• [Problem to work on] Set each record down exactly, excluding all images.

(Data to use Opens)

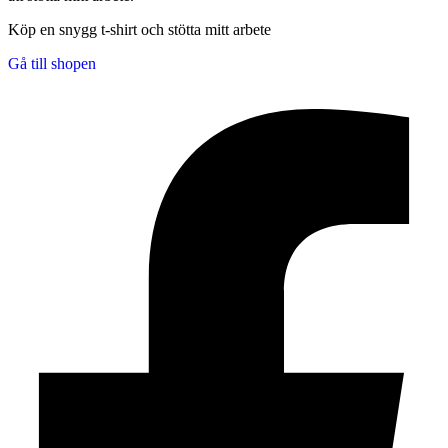
Köp en snygg t-shirt och stötta mitt arbete
Gå till shopen
Facebook-f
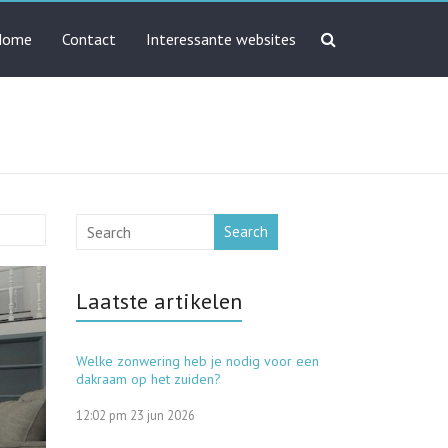
Home
Contact
Interessante websites
Search
Laatste artikelen
Welke zonwering heb je nodig voor een
dakraam op het zuiden?
12:02 pm
23 jun 2026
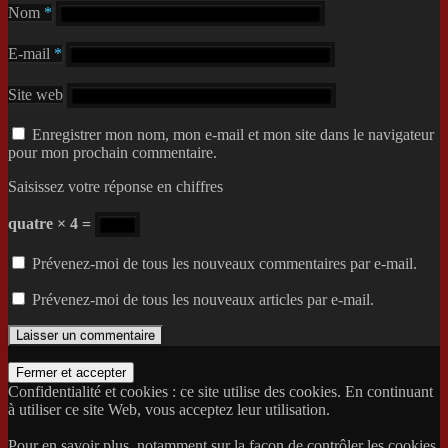
Nom
*
E-mail
*
Site web
Enregistrer mon nom, mon e-mail et mon site dans le navigateur
pour mon prochain commentaire.
Saisissez votre réponse en chiffres
quatre × 4 =
Prévenez-moi de tous les nouveaux commentaires par e-mail.
Prévenez-moi de tous les nouveaux articles par e-mail.
Confidentialité et cookies : ce site utilise des cookies. En continuant
à utiliser ce site Web, vous acceptez leur utilisation.
Pour en savoir plus, notamment sur la façon de contrôler les cookies,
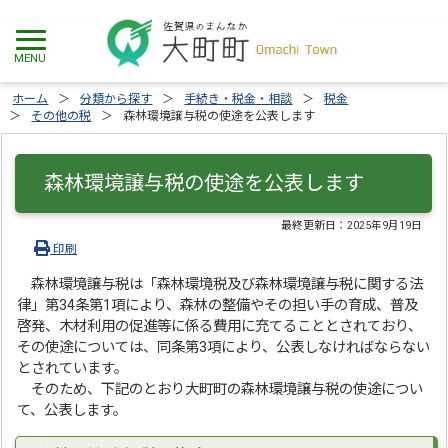
ホーム
分類から探す
手続き・税金・相談
税金
その他の税
森林環境譲与税の使途を公表します
森林環境譲与税の使途を公表します
最終更新日：
2025年9月19日
印刷
森林環境譲与税は「森林環境税及び森林環境譲与税に関する法
律」第34条第1項により、森林の整備やその担い手の育成、普及
啓発、木材利用の促進等に係る費用に充てることとされており、
その使途については、同条第3項により、公表しなければならない
とされています。
そのため、下記のとおり大町町の森林環境譲与税の使途につい
て、公表します。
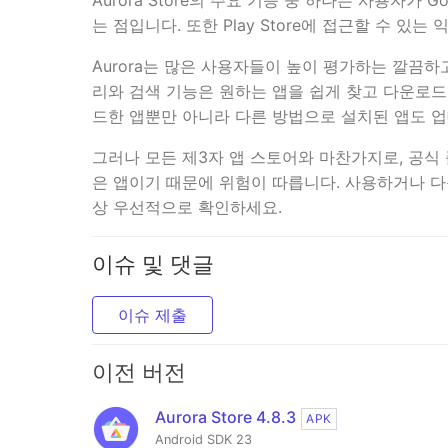
Aurora Store의 주요 기능 중 하나는 사용자가 
는 점입니다. 또한 Play Store에 접근할 수 
Aurora는 많은 사용자들이 높이 평가하는 깔끔
리와 검색 기능은 원하는 앱을 쉽게 찾고 다운로드할 수
드한 앱뿐만 아니라 다른 방법으로 설치된 앱도 업
그러나 모든 제3자 앱 스토어와 마찬가지로, 공식 플
은 앱이기 때문에 위험이 따릅니다. 사용하거나 
상 우선적으로 확인하세요.
이슈 및 댓글
이슈 제출
이전 버전
Aurora Store 4.8.3
APK
Android SDK 23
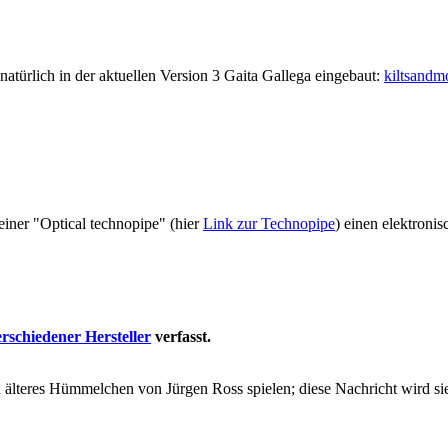
 natürlich in der aktuellen Version 3 Gaita Gallega eingebaut:
kiltsandm
einer "Optical technopipe" (hier
Link zur Technopipe
) einen elektronis
rschiedener Hersteller
verfasst.
 älteres Hümmelchen von Jürgen Ross spielen; diese Nachricht wird sie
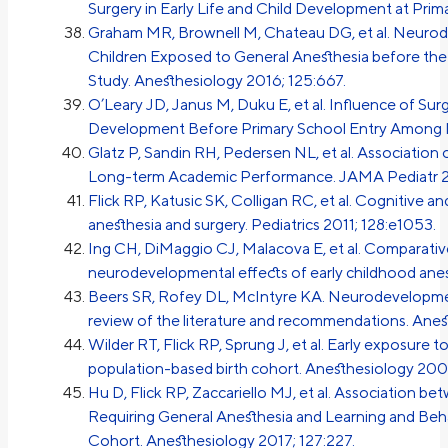
Surgery in Early Life and Child Development at Prim
Graham MR, Brownell M, Chateau DG, et al. Neurod
Children Exposed to General Anesthesia before th
Study. Anesthesiology 2016; 125:667.
O’Leary JD, Janus M, Duku E, et al. Influence of Su
Development Before Primary School Entry Among Ma
Glatz P, Sandin RH, Pedersen NL, et al. Associatio
Long-term Academic Performance. JAMA Pediatr 2
Flick RP, Katusic SK, Colligan RC, et al. Cognitive 
anesthesia and surgery. Pediatrics 2011; 128:e1053.
Ing CH, DiMaggio CJ, Malacova E, et al. Comparati
neurodevelopmental effects of early childhood anes
Beers SR, Rofey DL, McIntyre KA. Neurodevelopment
review of the literature and recommendations. Anest
Wilder RT, Flick RP, Sprung J, et al. Early exposure to
population-based birth cohort. Anesthesiology 200
Hu D, Flick RP, Zaccariello MJ, et al. Association 
Requiring General Anesthesia and Learning and Beh
Cohort. Anesthesiology 2017; 127:227.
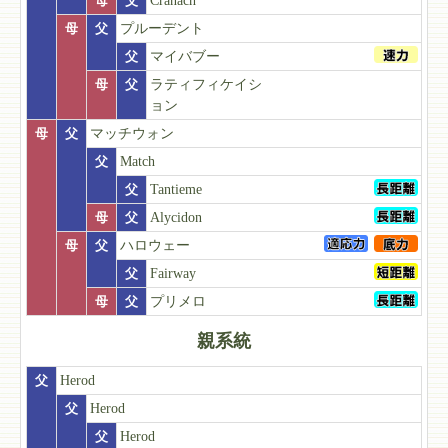
母
父
Cranach
母
父
プルーデント
父
マイバブー
母
父
ラティフィケイシ
ョン
母
父
マッチウォン
父
Match
父
Tantieme
母
父
Alycidon
母
父
ハロウェー
父
Fairway
母
父
プリメロ
親系統
父
Herod
父
Herod
父
Herod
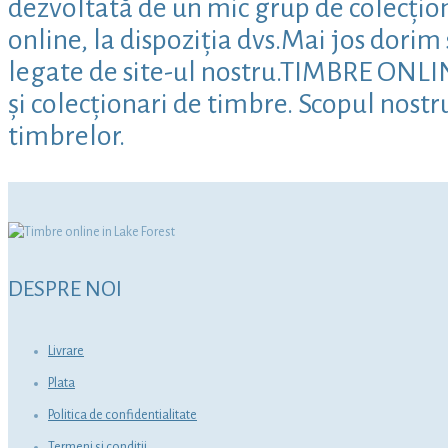
dezvoltată de un mic grup de colecțion
online, la dispoziția dvs.Mai jos dori
legate de site-ul nostru.TIMBRE ONLINE
și colecționari de timbre. Scopul nostr
timbrelor.
DESPRE NOI
Livrare
Plata
Politica de confidentialitate
Termeni si conditii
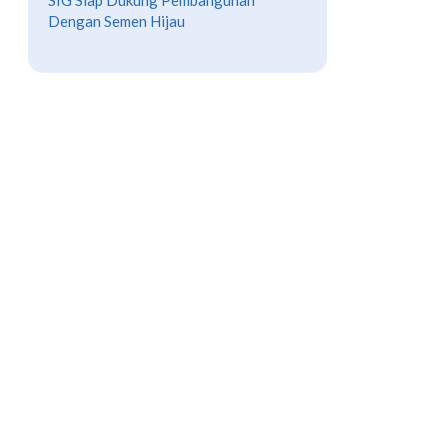
SIG Siap Dukung Pembangunan
Dengan Semen Hijau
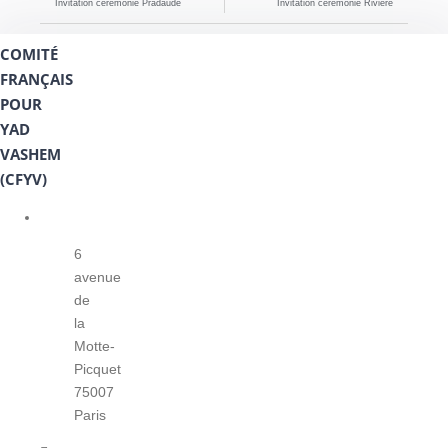
Invitation cérémonie Pradaude
Invitation cérémonie Rivière
COMITÉ
FRANÇAIS
POUR
YAD
VASHEM
(CFYV)
6
avenue
de
la
Motte-
Picquet
75007
Paris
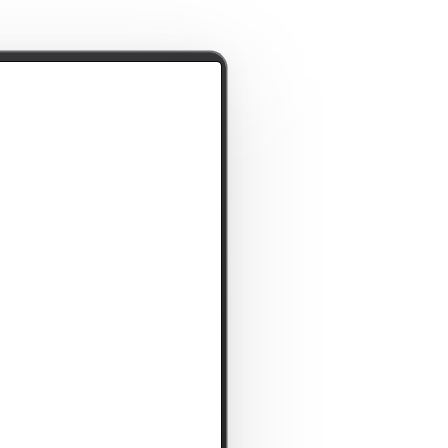
Пополнить →
RU
EN
ости
e отчитается на следующей
ле
s · 12 мин назад
О
удерживает $69 000 после
и
k · 1 ч назад
 сохранил ставку на 9,00%
3 ч назад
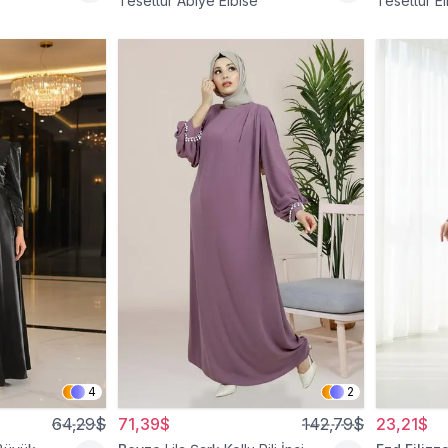
Tesettür Abiye Elbise
Tesettür El
4
2
64,29$
71,39$
142,79$
23,21$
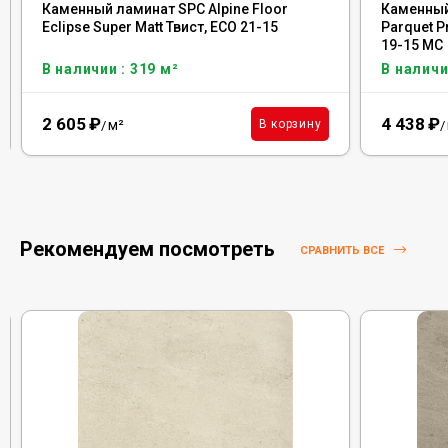
Каменный ламинат SPC Alpine Floor
Каменный 
Eclipse Super Matt Твист, ЕСО 21-15
Parquet 
19-15 MC
В наличии : 319 м²
В наличи
2 605
₽
4 438
₽
м²
В корзину
/
/
Рекомендуем посмотреть
СРАВНИТЬ ВСЕ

(Data to use Closes)

• [Response area]
Köp en snygg t-shirt och stötta mitt arbete
Gå till shopen
Facebook-f
Home
Contact
Interessante websites
Search
Laatste artikelen
Welke zonwering heb je nodig voor een
dakraam op het zuiden?
12:02 pm
23 jun 2026
Nom
*
E-mail
*
Site web
Enregistrer mon nom, mon e-mail et mon site dans le navigateur
pour mon prochain commentaire.
Saisissez votre réponse en chiffres
quatre × 4 =
Prévenez-moi de tous les nouveaux commentaires par e-mail.
Prévenez-moi de tous les nouveaux articles par e-mail.
Confidentialité et cookies : ce site utilise des cookies. En continuant
à utiliser ce site Web, vous acceptez leur utilisation.
Pour en savoir plus, notamment sur la façon de contrôler les cookies,
ホーム
分類から探す
手続き・税金・相談
税金
その他の税
森林環境譲与税の使途を公表します
森林環境譲与税の使途を公表します
最終更新日：
2025年9月19日
印刷
森林環境譲与税は「森林環境税及び森林環境譲与税に関する法
律」第34条第1項により、森林の整備やその担い手の育成、普及
啓発、木材利用の促進等に係る費用に充てることとされており、
その使途については、同条第3項により、公表しなければならない
とされています。
そのため、下記のとおり大町町の森林環境譲与税の使途につい
て、公表します。
Aurora Store의 주요 기능 중 하나는 사용자가 
는 점입니다. 또한 Play Store에 접근할 수 
Aurora는 많은 사용자들이 높이 평가하는 깔끔
리와 검색 기능은 원하는 앱을 쉽게 찾고 다운로드할 수
드한 앱뿐만 아니라 다른 방법으로 설치된 앱도 업
그러나 모든 제3자 앱 스토어와 마찬가지로, 공식 플
은 앱이기 때문에 위험이 따릅니다. 사용하거나 
상 우선적으로 확인하세요.
이슈 및 댓글
이슈 제출
이전 버전
Aurora Store 4.8.3
APK
Android SDK 23
 natürlich in der aktuellen Version 3 Gaita Gallega eingebaut:
kiltsandm
einer "Optical technopipe" (hier
Link zur Technopipe
) einen elektronis
rschiedener Hersteller
verfasst.
 älteres Hümmelchen von Jürgen Ross spielen; diese Nachricht wird sie
Surgery in Early Life and Child Development at Prim
Graham MR, Brownell M, Chateau DG, et al. Neurod
Children Exposed to General Anesthesia before th
Study. Anesthesiology 2016; 125:667.
O’Leary JD, Janus M, Duku E, et al. Influence of Su
Development Before Primary School Entry Among Ma
Glatz P, Sandin RH, Pedersen NL, et al. Associatio
Long-term Academic Performance. JAMA Pediatr 2
Flick RP, Katusic SK, Colligan RC, et al. Cognitive 
anesthesia and surgery. Pediatrics 2011; 128:e1053.
Ing CH, DiMaggio CJ, Malacova E, et al. Comparati
neurodevelopmental effects of early childhood anes
Beers SR, Rofey DL, McIntyre KA. Neurodevelopment
review of the literature and recommendations. Anest
Wilder RT, Flick RP, Sprung J, et al. Early exposure to
population-based birth cohort. Anesthesiology 200
Hu D, Flick RP, Zaccariello MJ, et al. Association 
Requiring General Anesthesia and Learning and Beh
Cohort. Anesthesiology 2017; 127:227.
母
父
Cranach
母
父
プルーデント
父
マイバブー
母
父
ラティフィケイシ
ョン
母
父
マッチウォン
父
Match
父
Tantieme
母
父
Alycidon
母
父
ハロウェー
父
Fairway
母
父
プリメロ
親系統
父
Herod
父
Herod
父
Herod
dezvoltată de un mic grup de colecțion
online, la dispoziția dvs.Mai jos dori
legate de site-ul nostru.TIMBRE ONLINE
și colecționari de timbre. Scopul nostr
timbrelor.
DESPRE NOI
Livrare
Plata
Politica de confidentialitate
Termeni si conditii
SIG Siap Dukung Pembangunan
Dengan Semen Hijau
Invitation cérémonie Pradaude
Invitation cérémonie Rivière
COMITÉ
FRANÇAIS
POUR
YAD
VASHEM
(CFYV)
6
avenue
de
la
Motte-
Picquet
75007
Paris
Пополнить →
RU
EN
ости
e отчитается на следующей
ле
s · 12 мин назад
О
удерживает $69 000 после
и
k · 1 ч назад
 сохранил ставку на 9,00%
3 ч назад
Tesettür Abiye Elbise
Tesettür El
4
2
64,29$
71,39$
142,79$
23,21$
Каменный ламинат SPC Alpine Floor
Каменный 
Eclipse Super Matt Твист, ЕСО 21-15
Parquet 
19-15 MC
В наличии : 319 м²
В наличи
2 605
₽
4 438
₽
м²
В корзину
/
/
Рекомендуем посмотреть
СРАВНИТЬ ВСЕ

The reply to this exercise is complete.